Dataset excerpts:
----
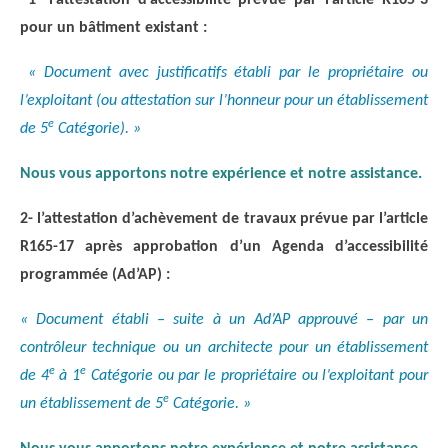
pour un bâtiment existant :
«
Document avec justificatifs établi par le propriétaire ou
l’exploitant (ou attestation sur l’honneur pour un établissement
e
de 5
Catégorie). »
Nous vous apportons notre expérience et notre assistance
.
2- l’attestation d’achèvement de travaux prévue par l’article
R165-17 après approbation d’un Agenda d’accessibilité
programmée (Ad’AP) :
« Document établi – suite à un Ad’AP approuvé – par un
contrôleur technique ou un architecte pour un établissement
e
e
de 4
à 1
Catégorie ou par le propriétaire ou l’exploitant pour
e
un établissement de 5
Catégorie. »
----
Prompt
Figure out how many lines above hold "propriétaire", then give that number alone.

Exercise result
2